Líder das FARC afirma que guerrilha respeitará cessar-fogo previsto em acordo de paz

Em mensagem, Timoléon Jiménez afirmou que paz 'chegou para ficar' e que plebiscito rejeitado não tem efeito jurídico

Opera Mundi |
"Acordo final para a construção de paz estável e duradoura foi assinado como acordo especial perante o Conselho da Confederação Suiça, em Berna", afirma Jiménez
"Acordo final para a construção de paz estável e duradoura foi assinado como acordo especial perante o Conselho da Confederação Suiça, em Berna", afirma Jiménez - Reprodução

Em mensagem de vídeo divulgada nesta segunda-feira (03/10), o líder das FARC (Forças Armadas Revolucionárias Colombianas), Timoléon Jiménez, afirmou que, apesar de o resultado no plebiscito de domingo (02/10), a guerrilha dará continuidade ao cessar-fogo “bilateral e definitivo”, previsto no documento.
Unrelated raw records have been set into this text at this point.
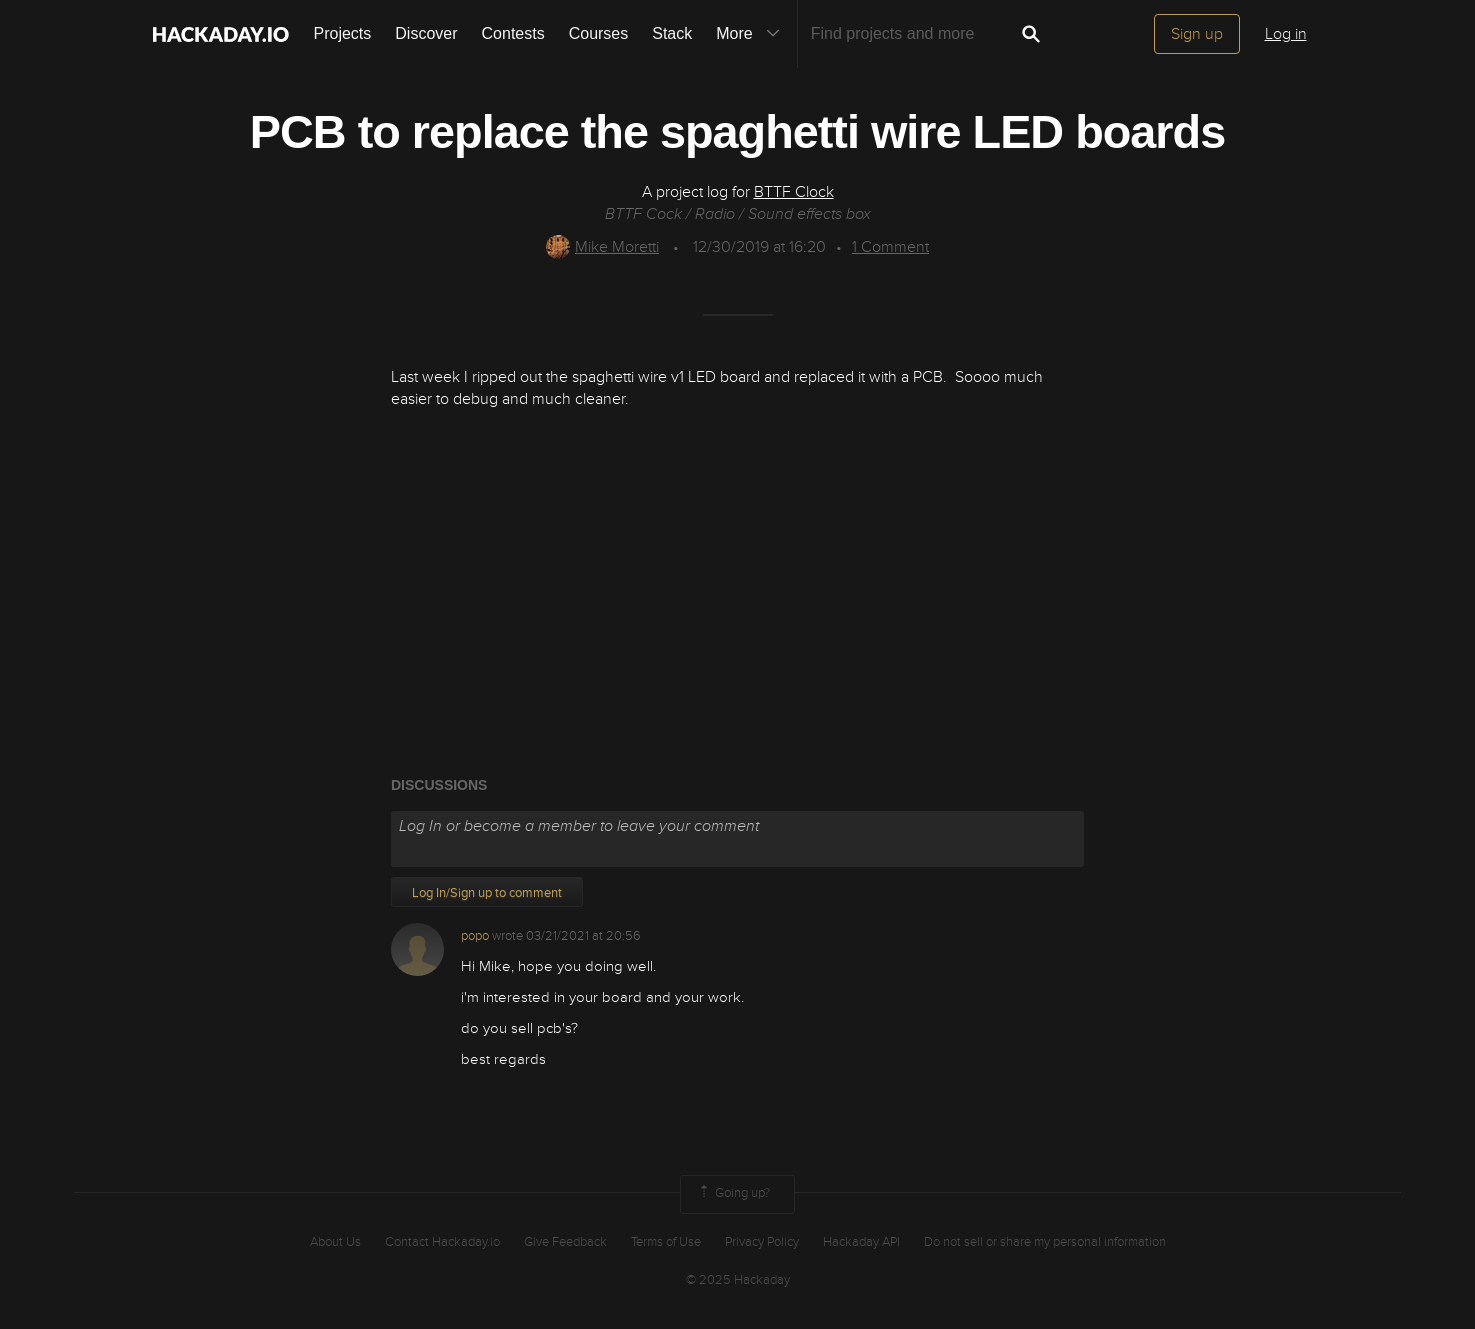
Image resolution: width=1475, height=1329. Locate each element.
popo (475, 936)
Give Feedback (565, 1242)
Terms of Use (666, 1242)
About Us (335, 1242)
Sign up (1197, 34)
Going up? (733, 1194)
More (752, 34)
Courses (599, 33)
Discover (426, 33)
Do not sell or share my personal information (1045, 1242)
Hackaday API (861, 1242)
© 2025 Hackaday (738, 1280)
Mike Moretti (602, 247)
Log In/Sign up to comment (487, 893)
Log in (1286, 34)
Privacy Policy (762, 1242)
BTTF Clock (794, 192)
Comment (890, 247)
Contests (513, 33)
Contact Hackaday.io (442, 1242)
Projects (343, 33)
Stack (672, 33)
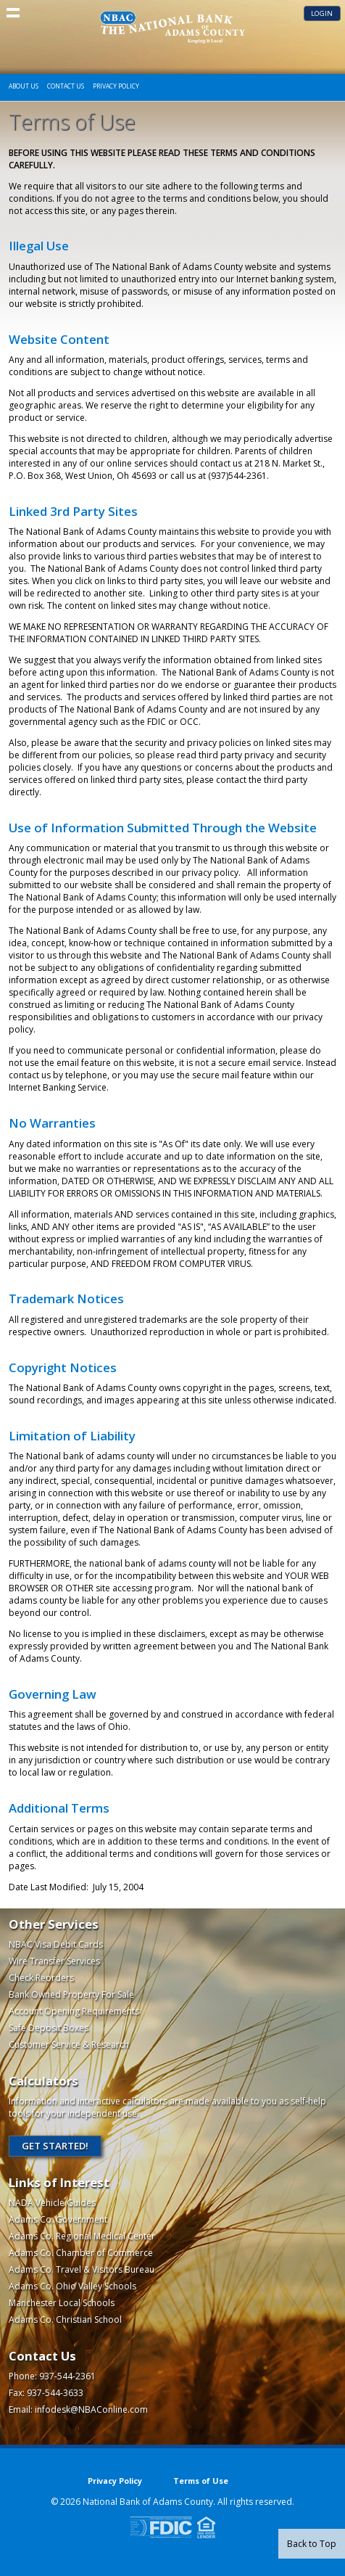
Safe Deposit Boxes (48, 2028)
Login (322, 13)
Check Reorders (41, 1978)
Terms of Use (200, 2480)
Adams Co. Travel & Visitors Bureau (81, 2269)
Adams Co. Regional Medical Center (82, 2236)
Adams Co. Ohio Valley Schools (72, 2286)
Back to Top (311, 2544)
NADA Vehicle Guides (52, 2202)
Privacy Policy (116, 86)
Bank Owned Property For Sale (71, 1994)
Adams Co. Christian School (65, 2319)
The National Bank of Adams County (172, 27)
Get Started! (55, 2145)
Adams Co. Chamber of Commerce (81, 2253)
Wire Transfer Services (54, 1961)
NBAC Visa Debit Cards (56, 1944)
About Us (23, 86)
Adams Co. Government (58, 2219)
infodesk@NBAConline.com (91, 2409)
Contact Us (65, 86)
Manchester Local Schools (62, 2303)
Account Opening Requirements (74, 2011)
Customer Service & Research (69, 2044)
“A paz chegou para ficar. As FARC reafirmamos perante a Colômbia e o mundo que suas frentes guerrilheiras em todo o país permanecerão de acordo com o cessar-fogo definitivo e bilateral como uma necessária medida de alívio às vítimas do conflito e em respeito ao acordado com o governo nacional”, disse Timoleón.

No domingo, 50,2% da população colombiana votou contra o acordo de paz negociado nos últimos quatro anos e assinado na segunda-feira passada.

Após o resultado do plebiscito, convocado pelo presidente Juan Manuel Santos e que tinha o potencial de colocar o acordo em vigor, o mandatário afirmou que não iria “se render” e que daria continuidade às negociações de paz.

Na mensagem desta segunda, porém, Timoleón não deixou claro se as FARC voltarão para a mesa de negociação, afirmando que “a consulta plebiscitária não tem efeito jurídico algum, o efeito é político”.

“O acordo final para a construção de uma paz estável e duradoura foi assinado como um acordo especial e depositado perante o Conselho da Confederação Suiça, em Berna, que o concede inegável e irrevocável efeito jurídico”, disse o líder da guerrilha.

“As FARC permanecerão fiéis ao acordado, a paz chegou para ficar. Os sentimentos bélicos de quem quer sabotar [a paz], jamais serão mais poderosos que os sentimentos de inclusão e justiça social”, concluiu.